The Minister of Reverberation
“He claims to have discovered The Get Quick. He was there when we lit the fuse, sure. But The Get Quick weren’t discovered — they were detonated.”
— S True Smith, 1981 interview (heavily redacted)
The Early Years:
Kevorkian was already legendary in London’s underground tape labs by the late 50s — an engineer with a producer’s instincts and a bureaucrat’s access. His first known contact with The Get Quick came in 1960, shortly after the circulation of their chaotic live demo at the Velvet Glass in Soho.
He brought them into a disused RAF listening station in Wiltshire, now wired as a studio, and began shaping what would become the band’s early sonic identity — tight but cavernous, punchy yet full of subliminal drift.
“Fabian didn’t mic instruments — he mic’d the decisions leading up to them.”
— Mitchell Joy, TapeHiss Quarterly, 1974
The S True Connection:
Kevorkian and S True Smith formed a potent double act: Smith the public architect, the hype-man and arranger of corporate buy-ins (the infamous “Flash Action” perfume campaign, The forgotten TGQ puppet show on Luxembourg airwaves); and Kevorkian the private visionary—cutting tape like a psychoanalyst, miming the band through a song’s bridge by waving flags like an airport marshal, donning his trademark inspirational furry headgear, often refusing to explain what he was doing, or to even speak in coherent phrases at all.
Together the pair ushered the band onto major festival stages, late-night television, and oddly high-placed government galas—always with the distinct impression that someone more important was watching.
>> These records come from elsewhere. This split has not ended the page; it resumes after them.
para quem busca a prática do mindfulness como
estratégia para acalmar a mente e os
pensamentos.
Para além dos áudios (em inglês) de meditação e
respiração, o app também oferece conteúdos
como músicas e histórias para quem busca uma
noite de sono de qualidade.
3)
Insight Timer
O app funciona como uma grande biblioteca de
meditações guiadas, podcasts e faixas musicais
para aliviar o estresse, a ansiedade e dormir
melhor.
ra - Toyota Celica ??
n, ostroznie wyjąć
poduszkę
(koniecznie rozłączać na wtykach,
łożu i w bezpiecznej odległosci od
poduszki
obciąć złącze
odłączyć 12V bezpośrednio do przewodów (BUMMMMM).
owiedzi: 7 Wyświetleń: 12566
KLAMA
The Mind Control Allegations:
Nothing proven.
Nothing withdrawn.
But the rumors stack up:
Heavily encrypted speaker frequencies used in tour mixes that caused audience blackouts.
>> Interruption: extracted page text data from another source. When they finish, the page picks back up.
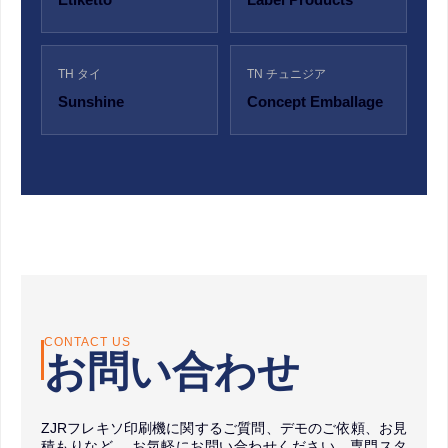
TH タイ
TN チュニジア
Sunshine
Concept Emballage
CONTACT US
お問い合わせ
ZJRフレキソ印刷機に関するご質問、デモのご依頼、お見
積もりなど、 お気軽にお問い合わせください。専門スタ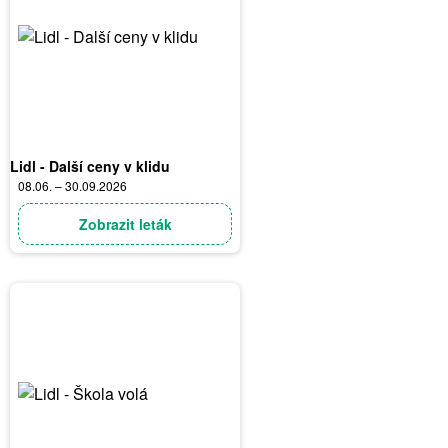
Lidl - Další ceny v klidu
08.06. – 30.09.2026
Zobrazit leták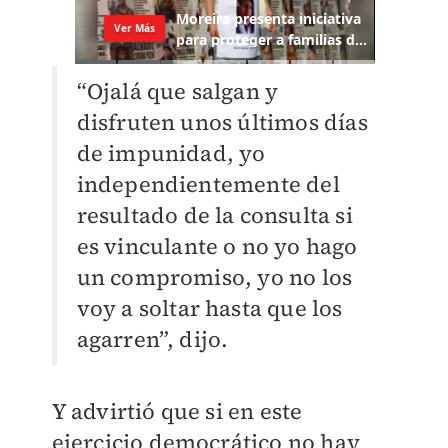
“Ojalá que salgan y
disfruten unos últimos días
de impunidad, yo
independientemente del
resultado de la consulta si
es vinculante o no yo hago
un compromiso, yo no los
voy a soltar hasta que los
agarren”, dijo.
Y advirtió que si en este
ejercicio democrático no hay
Audio-only rehearsals with the band under hypnosis, conducted in near-complete darkness.
The infamous “Caisson Process” — a technique Kevorkian once described in private memos as “laying narrative egg clusters in the listener’s auditory tract.”
“If he wasn’t MI5, then MI5 were following his lead.”
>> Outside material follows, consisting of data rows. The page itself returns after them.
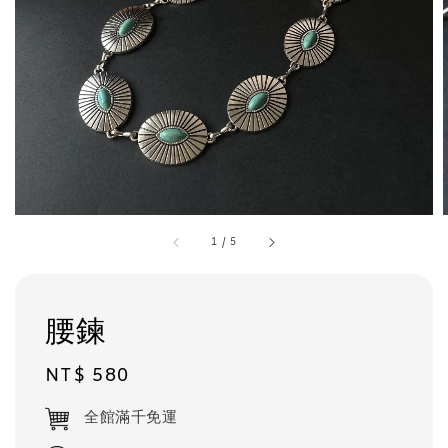
1
/
5
腰鍊
Regular
NT$ 580
price
全館滿千免運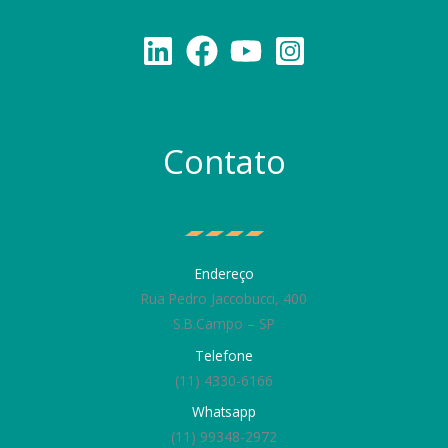
Contato
Endereço
Rua Pedro Jaccobucci, 400
S.B.Campo – SP
Telefone
(11) 4330-6166
Whatsapp
(11) 99348-2972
— Col. Boran, Vienna affidavit
Some say Stunt of the Century — the album that “doesn’t exist” — was his final, broken attempt to record a magick ritual in the form of a song suite that, when played, would erase itself and the listener simultaneously.
Collapse & Withdrawal:
By 1981, Kevorkian had moved to Los Angeles, supposedly at the behest of a paramilitary art collective disguised as a synth-pop label. There, in ’86 he began working with Crashing Magic on their major label debut, but things disintegrated quickly and Kevorkian abruptly left a session mid-take and never returned.
His ’87 total mental collapse is well documented. His disappearance and eventual fate, still up for debate.
Do songs ever completely end? Or do they only exhale?